What you should do
Would you return exactly the lines below from the line with "Die Suchergebnisse werden" through the line with "QUÉBEC, le 19", both included, and nothing else, leaving out the pictures?

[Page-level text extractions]
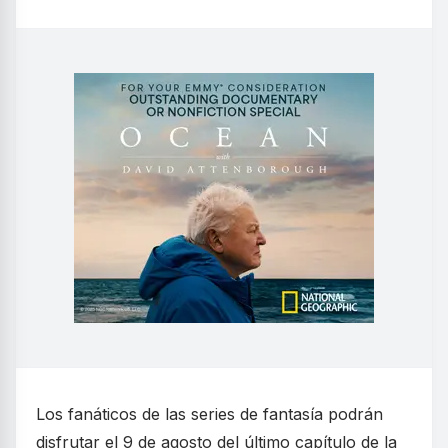
Los fanáticos de las series de fantasía podrán
disfrutar el 9 de agosto del último capítulo de la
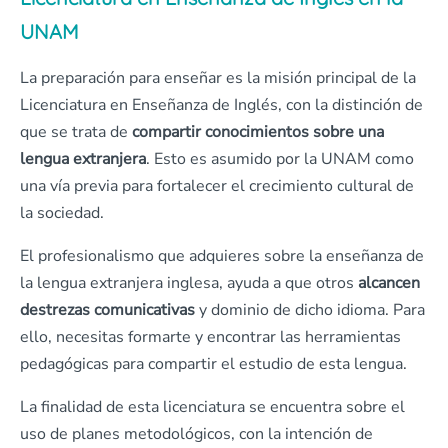
UNAM
La preparación para enseñar es la misión principal de la
Licenciatura en Enseñanza de Inglés, con la distinción de
que se trata de
compartir conocimientos sobre una
lengua extranjera
. Esto es asumido por la UNAM como
una vía previa para fortalecer el crecimiento cultural de
la sociedad.
El profesionalismo que adquieres sobre la enseñanza de
la lengua extranjera inglesa, ayuda a que otros
alcancen
destrezas comunicativas
y dominio de dicho idioma. Para
ello, necesitas formarte y encontrar las herramientas
pedagógicas para compartir el estudio de esta lengua.
La finalidad de esta licenciatura se encuentra sobre el
uso de planes metodológicos, con la intención de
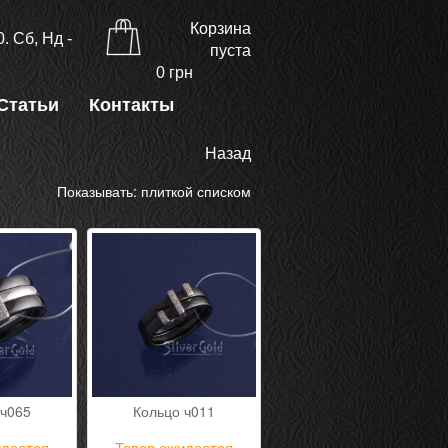
Корзина
. Сб, Нд -
пуста
0
грн
Статьи
Контакты
Назад
Показывать:
плиткой
списком
 ч065
Кольцо ч011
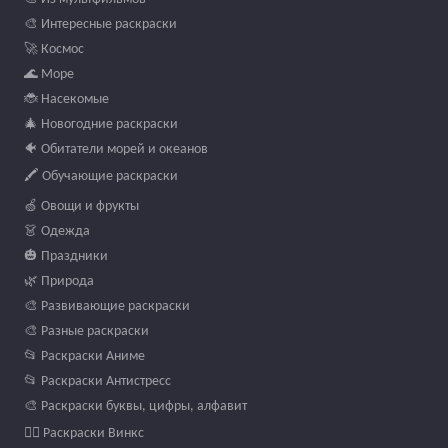
🎨 Интересные раскраски
🚀 Космос
🌊 Море
🐞 Насекомые
🎄 Новогодние раскраски
🐠 Обитатели морей и океанов
🖍️ Обучающие раскраски
🍏 Овощи и фрукты
👗 Одежда
🎃 Праздники
🌿 Природа
🎨 Развивающие раскраски
🎨 Разные раскраски
📂 Раскраски Аниме
📂 Раскраски Антистресс
🎨 Раскраски буквы, цифры, алфавит
🧚‍♀️ Раскраски Винкс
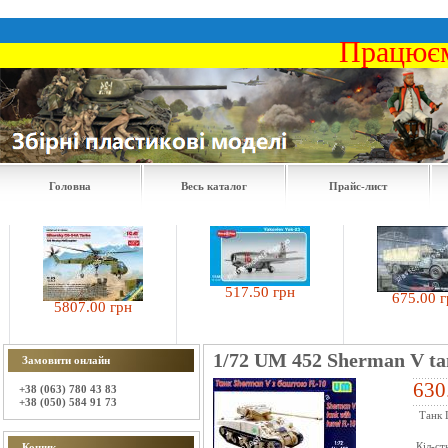
Працюєм
Головна
Весь каталог
Прайс-лист
517.50 грн
675.00 грн
5807.00 грн
1/72 UM 452 Sherman V tan
Замовити онлайн
630
+38 (063) 780 43 83
+38 (050) 584 91 73
Танк 
Кіл-ст
Кошик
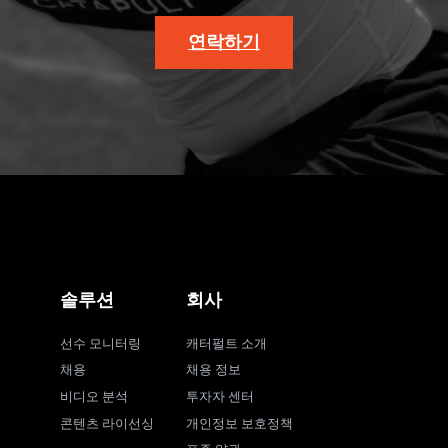
연락하기
솔루션
회사
선수 모니터링
캐터펄트 소개
채용
채용 정보
비디오 분석
투자자 센터
콘텐츠 라이선싱
개인정보 보호정책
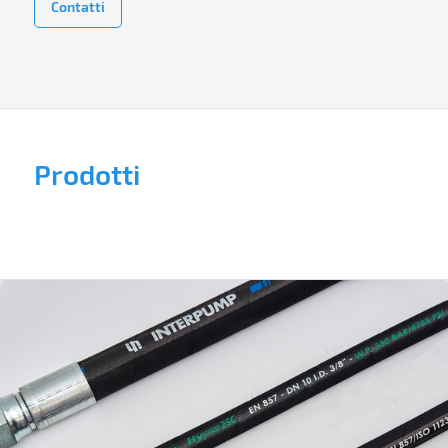
Contatti
Prodotti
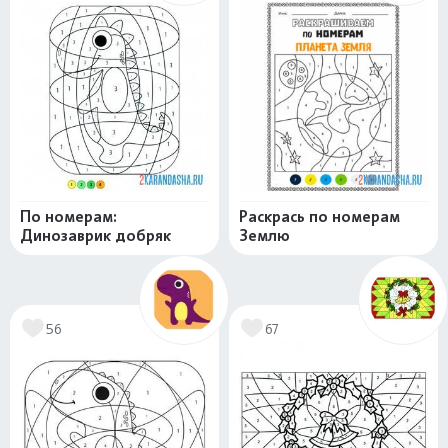
По номерам:
Раскрась по номерам
Динозаврик добряк
Землю
56
67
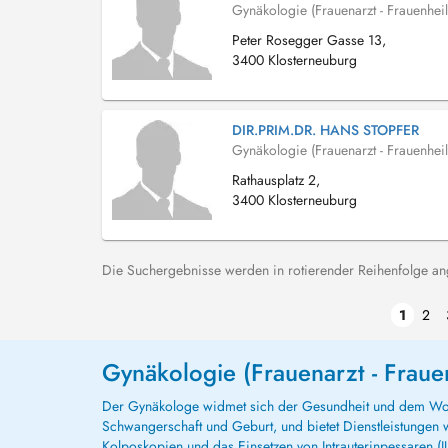
Gynäkologie (Frauenarzt - Frauenhei
Peter Rosegger Gasse 13,
3400 Klosterneuburg
DIR.PRIM.DR. HANS STOPFER
Gynäkologie (Frauenarzt - Frauenhei
Rathausplatz 2,
3400 Klosterneuburg
Die Suchergebnisse werden in rotierender Reihenfolge ange
1
2
Gynäkologie (Frauenarzt - Fraue
Der Gynäkologe widmet sich der Gesundheit und dem Wohlb
Schwangerschaft und Geburt, und bietet Dienstleistungen 
Kolposkopien und das Einsetzen von Intrauterinpessaren (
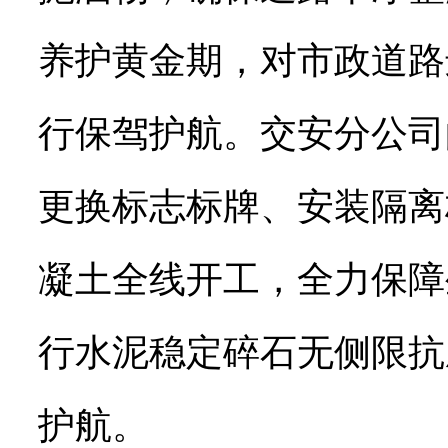
养护黄金期，对市政道路
行保驾护航。交安分公司
更换标志标牌、安装隔离
凝土全线开工，全力保障
行水泥稳定碎石无侧限抗
护航。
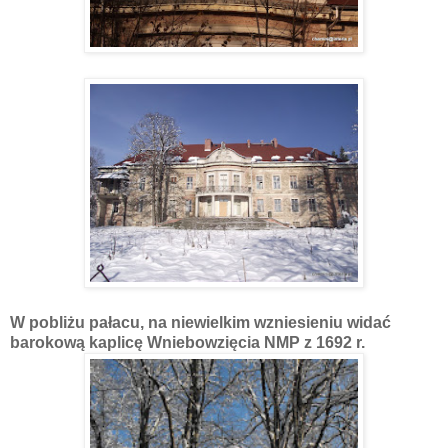
W pobliżu pałacu, na niewielkim wzniesieniu widać
barokową kaplicę Wniebowzięcia NMP z 1692 r.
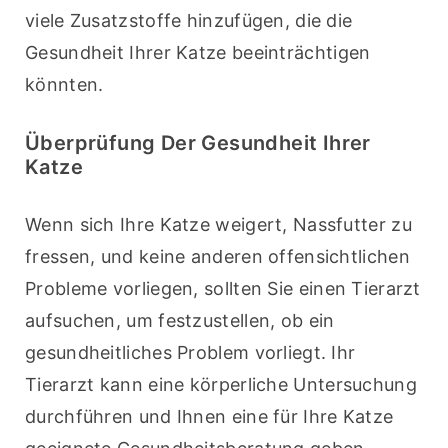
viele Zusatzstoffe hinzufügen, die die 
Gesundheit Ihrer Katze beeinträchtigen 
könnten.
Überprüfung Der Gesundheit Ihrer
Katze
Wenn sich Ihre Katze weigert, Nassfutter zu 
fressen, und keine anderen offensichtlichen 
Probleme vorliegen, sollten Sie einen Tierarzt 
aufsuchen, um festzustellen, ob ein 
gesundheitliches Problem vorliegt. Ihr 
Tierarzt kann eine körperliche Untersuchung 
durchführen und Ihnen eine für Ihre Katze 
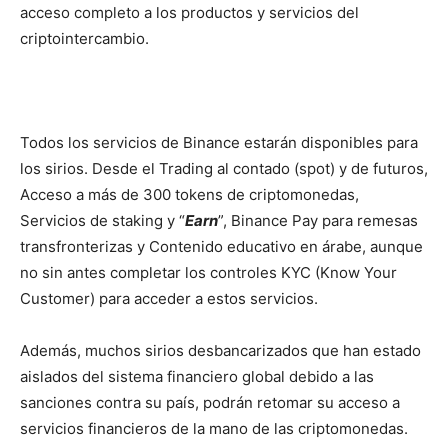
acceso completo a los productos y servicios del
criptointercambio.
Todos los servicios de Binance estarán disponibles para
los sirios. Desde el Trading al contado (spot) y de futuros,
Acceso a más de 300 tokens de criptomonedas,
Servicios de staking y “
Earn
”, Binance Pay para remesas
transfronterizas y Contenido educativo en árabe, aunque
no sin antes completar los controles KYC (Know Your
Customer) para acceder a estos servicios.
Además, muchos sirios desbancarizados que han estado
aislados del sistema financiero global debido a las
sanciones contra su país, podrán retomar su acceso a
servicios financieros de la mano de las criptomonedas.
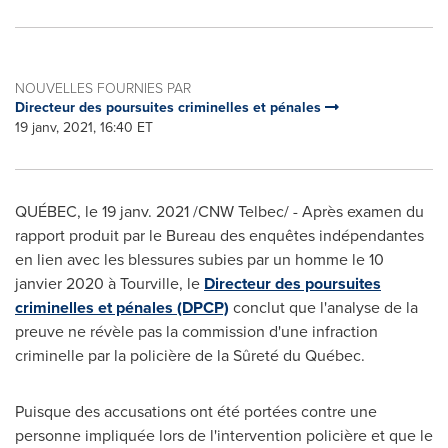
NOUVELLES FOURNIES PAR
Directeur des poursuites criminelles et pénales
19 janv, 2021, 16:40 ET
QUÉBEC, le 19 janv. 2021 /CNW Telbec/ - Après examen du
rapport produit par le Bureau des enquêtes indépendantes
en lien avec les blessures subies par un homme le 10
janvier 2020 à
Tourville
, le
Directeur des poursuites
criminelles et pénales (DPCP)
conclut que l'analyse de la
preuve ne révèle pas la commission d'une infraction
criminelle par la policière de la Sûreté du Québec.
Puisque des accusations ont été portées contre une
personne impliquée lors de l'intervention policière et que le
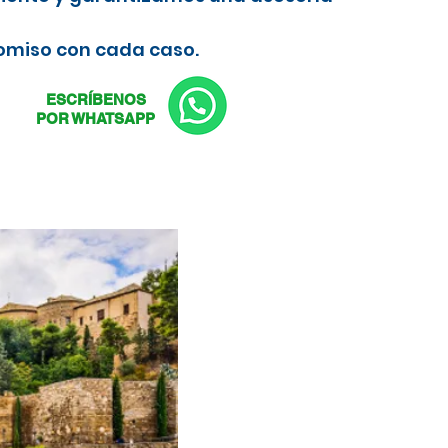
romiso con cada caso.
ESCRÍBENOS
POR WHATSAPP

Finished task
Die Suchergebnisse werden in rotierender Reihenfolge ange
1
2
Gynäkologie (Frauenarzt - Fraue
Der Gynäkologe widmet sich der Gesundheit und dem Wohlb
Schwangerschaft und Geburt, und bietet Dienstleistungen 
Kolposkopien und das Einsetzen von Intrauterinpessaren (
养护黄金期，对市政道路
行保驾护航。交安分公司
更换标志标牌、安装隔离
凝土全线开工，全力保障
行水泥稳定碎石无侧限抗
护航。
W pobliżu pałacu, na niewielkim wzniesieniu widać
barokową kaplicę Wniebowzięcia NMP z 1692 r.
viele Zusatzstoffe hinzufügen, die die 
Gesundheit Ihrer Katze beeinträchtigen 
könnten.
Überprüfung Der Gesundheit Ihrer
Katze
Wenn sich Ihre Katze weigert, Nassfutter zu 
fressen, und keine anderen offensichtlichen 
Probleme vorliegen, sollten Sie einen Tierarzt 
aufsuchen, um festzustellen, ob ein 
gesundheitliches Problem vorliegt. Ihr 
Tierarzt kann eine körperliche Untersuchung 
durchführen und Ihnen eine für Ihre Katze 
acceso completo a los productos y servicios del
criptointercambio.
Todos los servicios de Binance estarán disponibles para
los sirios. Desde el Trading al contado (spot) y de futuros,
Acceso a más de 300 tokens de criptomonedas,
Servicios de staking y “
Earn
”, Binance Pay para remesas
transfronterizas y Contenido educativo en árabe, aunque
no sin antes completar los controles KYC (Know Your
Customer) para acceder a estos servicios.
Además, muchos sirios desbancarizados que han estado
aislados del sistema financiero global debido a las
sanciones contra su país, podrán retomar su acceso a
servicios financieros de la mano de las criptomonedas.
NOUVELLES FOURNIES PAR
Directeur des poursuites criminelles et pénales
19 janv, 2021, 16:40 ET
QUÉBEC, le 19 janv. 2021 /CNW Telbec/ - Après examen du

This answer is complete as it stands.